La restrizione della nozione di “soccorso” solo a quello di carattere urgente, accolta (sulla base della su menzionata circolare) dal Giudice, contrasta, tuttavia, innanzitutto, con il significato comune del detto termine, con il quale si deve intendere “aiuto, assistenza prestata a chi ne ha bisogno o a chi è in pericolo”, e che prescinde, quindi, dall’urgenza o emergenza; contrasta, inoltre, con quanto affermato (sia pure ad altri fini) sia dalla Corte di Giustizia Europea, che con sent. 29-4-2010, C-160/08 ha evidenziato che i servizi pubblici di soccorso comprendono sia il trasporto medico di emergenza (e cioè di persone in pericolo di vita) sia il trasporto sanitario qualificato (e cioè di persone bisognose di assistenza ma senza carattere di emergenza), sia dal Consiglio di Stato, che ha chiarito che la nozione di servizio socio-sanitario non si esaurisce nel solo servizio di assistenza medica di emergenza (sent. 2477/2013).

Al riguardo va, infine, evidenziato che la successiva circolare del ministero delle Infrastrutture e Trasporti 378/2014 (sostanzialmente sul punto ribadita, con qualche precisazione, dalle successive circolari del Ministero delle Infrastrutture e Trasporti 8758/2014, 506872015 e 13878 del 3-6-2019), ha ritenuto che per l’attività di “trasporto malati non in emergenza” espletata dalle associazioni di volontariato a titolo completamente gratuito operi l’esenzione di pagamento “essendo tale ipotesi assimilabile al “soccorso/trasporto in emergenza”.

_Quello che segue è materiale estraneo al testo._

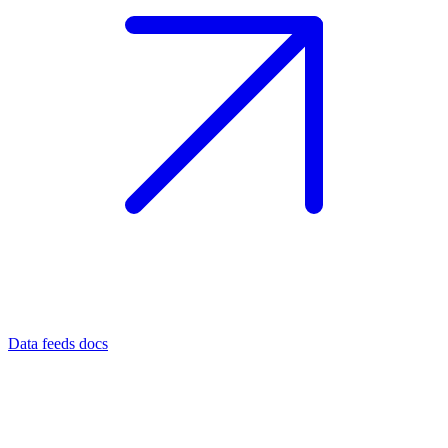
Data feeds docs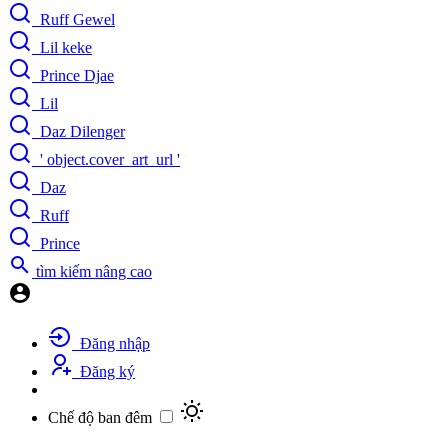
Ruff Gewel
Lil keke
Prince Djae
Lil
Daz Dilenger
' object.cover_art_url '
Daz
Ruff
Prince
tìm kiếm nâng cao
Đăng nhập
Đăng ký
Chế độ ban đêm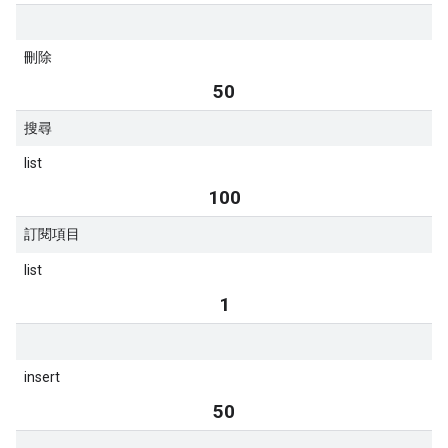
刪除
50
搜尋
list
100
訂閱項目
list
1
insert
50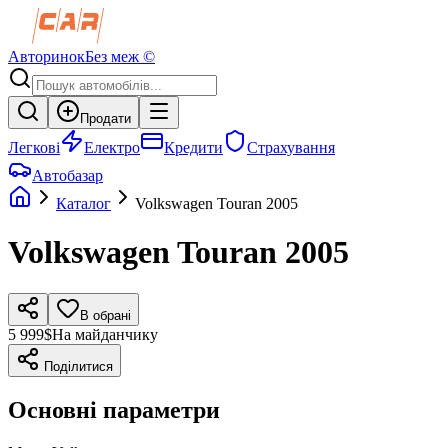
Авторинок
Без меж ©
Продати
Легкові
Електро
Кредити
Страхування
Автобазар
Каталог
Volkswagen
Touran
2005
Volkswagen
Touran
2005
В обрані
5 999$
На майданчику
Поділитися
Основні параметри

In conclusione, pertanto, va accolto il ricorso e cassata l’impugnata sentenza, con rinvio al Tribunale di Roma, in diversa composizione, che provvederà ad una nuova valutazione (alla stregua di quanto su precisato) della sussistenza (nel caso in esame) dei presupposti per ottenere l’esenzione dal pagamento del pedaggio autostradale, nonchè alla regolamentazione delle spese del presente giudizio di legittimità.

P.Q.M.

La Corte accoglie il ricorso; cassa l’impugnata sentenza, con rinvio, per nuova valutazione, al Tribunale di Roma, in diversa composizione, che provvederà anche alla regolamentazione delle spese del presente giudizio di legittimità.

Così deciso in Roma, il 12 luglio 2019.